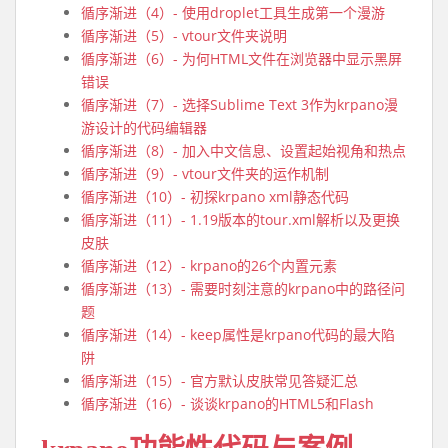
循序渐进（4）- 使用droplet工具生成第一个漫游
循序渐进（5）- vtour文件夹说明
循序渐进（6）- 为何HTML文件在浏览器中显示黑屏
错误
循序渐进（7）- 选择Sublime Text 3作为krpano漫
游设计的代码编辑器
循序渐进（8）- 加入中文信息、设置起始视角和热点
循序渐进（9）- vtour文件夹的运作机制
循序渐进（10）- 初探krpano xml静态代码
循序渐进（11）- 1.19版本的tour.xml解析以及更换
皮肤
循序渐进（12）- krpano的26个内置元素
循序渐进（13）- 需要时刻注意的krpano中的路径问
题
循序渐进（14）- keep属性是krpano代码的最大陷
阱
循序渐进（15）- 官方默认皮肤常见答疑汇总
循序渐进（16）- 谈谈krpano的HTML5和Flash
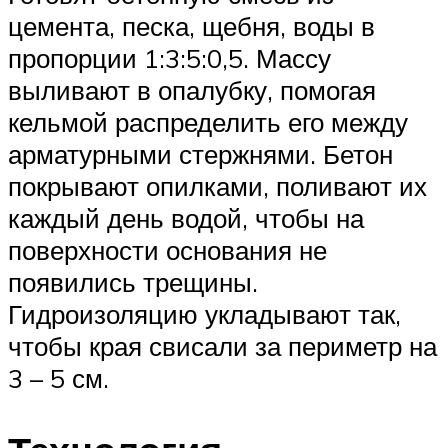
цемента, песка, щебня, воды в
пропорции 1:3:5:0,5. Массу
выливают в опалубку, помогая
кельмой распределить его между
арматурными стержнями. Бетон
покрывают опилками, поливают их
каждый день водой, чтобы на
поверхности основания не
появились трещины.
Гидроизоляцию укладывают так,
чтобы края свисали за периметр на
3 – 5 см.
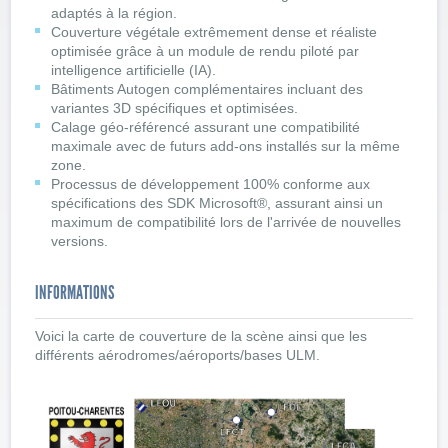
adaptés à la région.
Couverture végétale extrêmement dense et réaliste
optimisée grâce à un module de rendu piloté par
intelligence artificielle (IA).
Bâtiments Autogen complémentaires incluant des
variantes 3D spécifiques et optimisées.
Calage géo-référencé assurant une compatibilité
maximale avec de futurs add-ons installés sur la même
zone.
Processus de développement 100% conforme aux
spécifications des SDK Microsoft®, assurant ainsi un
maximum de compatibilité lors de l'arrivée de nouvelles
versions.
INFORMATIONS
Voici la carte de couverture de la scène ainsi que les
différents aérodromes/aéroports/bases ULM.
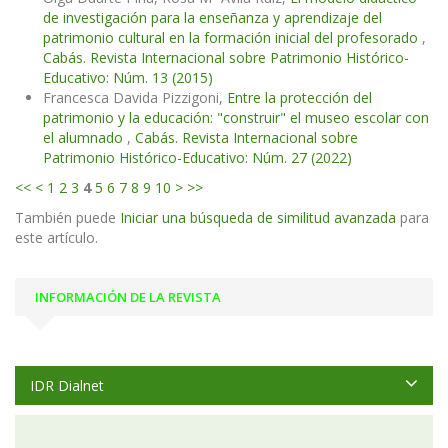
de investigación para la enseñanza y aprendizaje del
patrimonio cultural en la formación inicial del profesorado
,
Cabás. Revista Internacional sobre Patrimonio Histórico-
Educativo: Núm. 13 (2015)
Francesca Davida Pizzigoni,
Entre la protección del
patrimonio y la educación: "construir" el museo escolar con
el alumnado
,
Cabás. Revista Internacional sobre
Patrimonio Histórico-Educativo: Núm. 27 (2022)
<<
<
1
2
3
4
5
6
7
8
9
10
>
>>
También puede
Iniciar una búsqueda de similitud avanzada
para
este artículo.
INFORMACIÓN DE LA REVISTA
IDR Dialnet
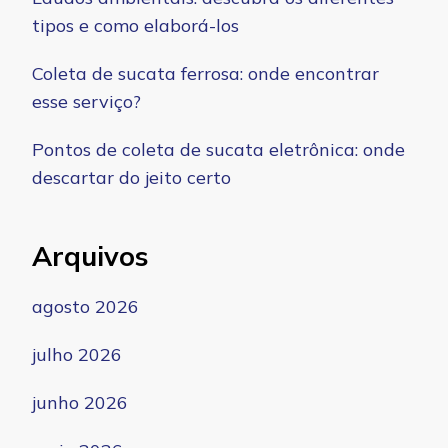
tipos e como elaborá-los
Coleta de sucata ferrosa: onde encontrar
esse serviço?
Pontos de coleta de sucata eletrônica: onde
descartar do jeito certo
Arquivos
agosto 2026
julho 2026
junho 2026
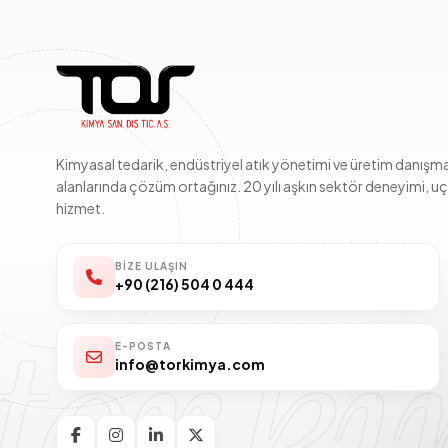
Kimyasal tedarik, endüstriyel atık yönetimi ve üretim danışma
alanlarında çözüm ortağınız. 20 yılı aşkın sektör deneyimi, u
hizmet.
BIZE ULAŞIN
+90 (216) 504 0 444
tor k
E-POSTA
info@torkimya.com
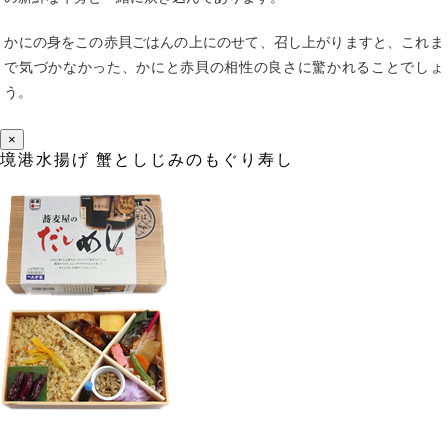
かにの身をこの赤貝ごはんの上にのせて、召し上がりますと、これま
で気づかなかった、かにと赤貝の相性の良さに驚かれることでしょ
う。
×
境港水揚げ 蟹としじみのもぐり寿し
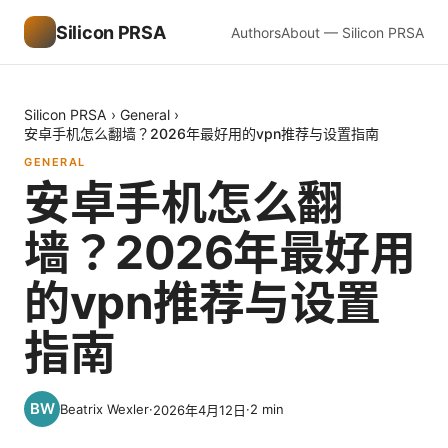
Silicon PRSA
Authors
About — Silicon PRSA
Silicon PRSA
›
General
›
安卓手机怎么翻墙？2026年最好用的vpn推荐与设置指南
GENERAL
安卓手机怎么翻
墙？2026年最好用
的vpn推荐与设置
指南
Beatrix Wexler
·
·
2
min
2026年4月12日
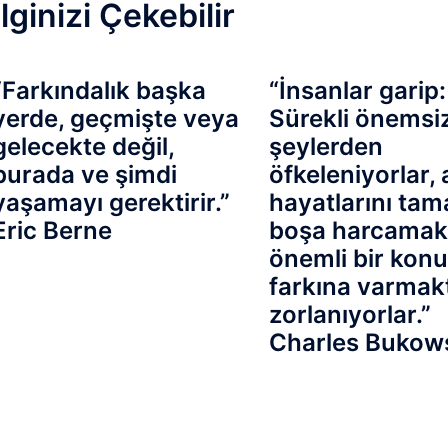
İlginizi Çekebilir
“Farkındalık başka
“İnsanlar garip:
yerde, geçmişte veya
Sürekli önemsi
gelecekte değil,
şeylerden
burada ve şimdi
öfkeleniyorlar,
yaşamayı gerektirir.”
hayatlarını ta
Eric Berne
boşa harcamak 
önemli bir kon
farkına varmak
zorlanıyorlar.”
Charles Bukow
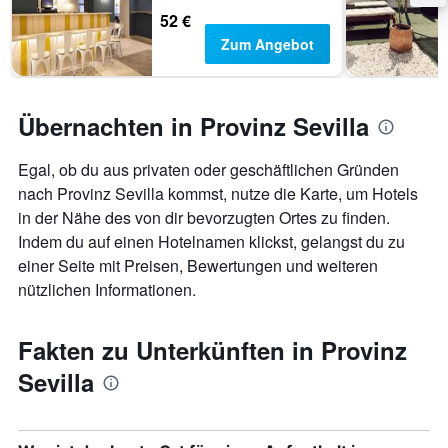
52 €
Zum Angebot
Übernachten in Provinz Sevilla
Egal, ob du aus privaten oder geschäftlichen Gründen
nach Provinz Sevilla kommst, nutze die Karte, um Hotels
in der Nähe des von dir bevorzugten Ortes zu finden.
Indem du auf einen Hotelnamen klickst, gelangst du zu
einer Seite mit Preisen, Bewertungen und weiteren
nützlichen Informationen.
Fakten zu Unterkünften in Provinz
Sevilla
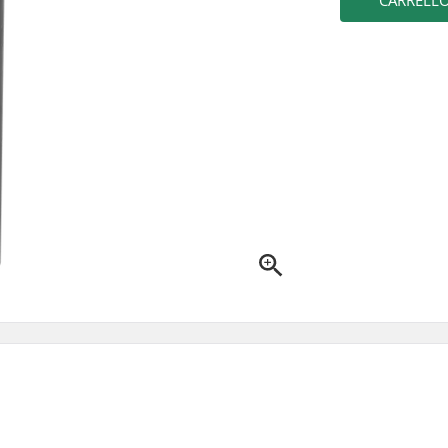
CARRELL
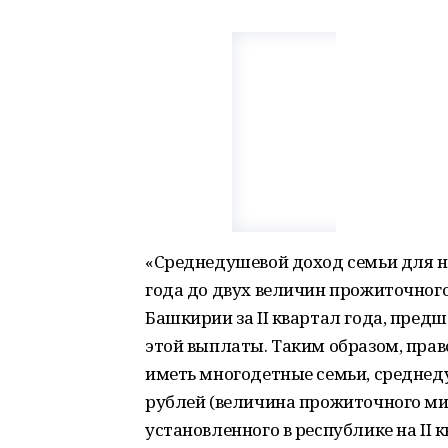
«Среднедушевой доход семьи для 
года до двух величин прожиточног
Башкирии за II квартал года, пред
этой выплаты. Таким образом, прав
иметь многодетные семьи, среднед
рублей (величина прожиточного ми
установленного в республике на II кв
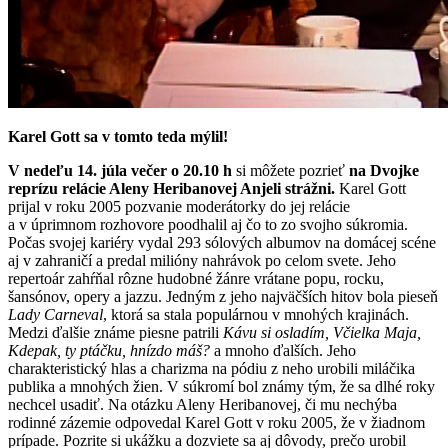
Karel Gott sa v tomto teda mýlil!
V nedeľu 14. júla večer o 20.10 h
si môžete pozrieť
na Dvojke
reprízu relácie Aleny Heribanovej Anjeli strážni.
Karel Gott
prijal v roku 2005 pozvanie moderátorky do jej relácie
a v úprimnom rozhovore poodhalil aj čo to zo svojho súkromia.
Počas svojej kariéry vydal 293 sólových albumov na domácej scéne
aj v zahraničí a predal milióny nahrávok po celom svete. Jeho
repertoár zahŕňal rôzne hudobné žánre vrátane popu, rocku,
šansónov, opery a jazzu. Jedným z jeho najväčších hitov bola pieseň
Lady Carneval
, ktorá sa stala populárnou v mnohých krajinách.
Medzi ďalšie známe piesne patrili
Kávu si osladím, Včielka Maja,
Kdepak, ty ptáčku, hnízdo máš?
a mnoho ďalších. Jeho
charakteristický hlas a charizma na pódiu z neho urobili miláčika
publika a mnohých žien. V súkromí bol známy tým, že sa dlhé roky
nechcel usadiť. Na otázku Aleny Heribanovej, či mu nechýba
rodinné zázemie odpovedal Karel Gott v roku 2005, že v žiadnom
prípade. Pozrite si ukážku a dozviete sa aj dôvody, prečo urobil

▶ [TASK DETAILS]: Only the lines from the one containing "Башкирии за II квартал года, пред" through the last line of the entries, both included, should be repeated exactly, and the pictures should be left out.

▶ [THE ANSWER]:
Башкирии за II квартал года, пред
этой выплаты. Таким образом, прав
иметь многодетные семьи, среднед
рублей (величина прожиточного ми
установленного в республике на II кв
Karel Gott sa v tomto teda mýlil!
V nedeľu 14. júla večer o 20.10 h
si môžete pozrieť
na Dvojke
reprízu relácie Aleny Heribanovej Anjeli strážni.
Karel Gott
prijal v roku 2005 pozvanie moderátorky do jej relácie
a v úprimnom rozhovore poodhalil aj čo to zo svojho súkromia.
Počas svojej kariéry vydal 293 sólových albumov na domácej scéne
aj v zahraničí a predal milióny nahrávok po celom svete. Jeho
repertoár zahŕňal rôzne hudobné žánre vrátane popu, rocku,
šansónov, opery a jazzu. Jedným z jeho najväčších hitov bola pieseň
Lady Carneval
, ktorá sa stala populárnou v mnohých krajinách.
Medzi ďalšie známe piesne patrili
Kávu si osladím, Včielka Maja,
Kdepak, ty ptáčku, hnízdo máš?
a mnoho ďalších. Jeho
charakteristický hlas a charizma na pódiu z neho urobili miláčika
publika a mnohých žien. V súkromí bol známy tým, že sa dlhé roky
nechcel usadiť. Na otázku Aleny Heribanovej, či mu nechýba
rodinné zázemie odpovedal Karel Gott v roku 2005, že v žiadnom
prípade. Pozrite si ukážku a dozviete sa aj dôvody, prečo urobil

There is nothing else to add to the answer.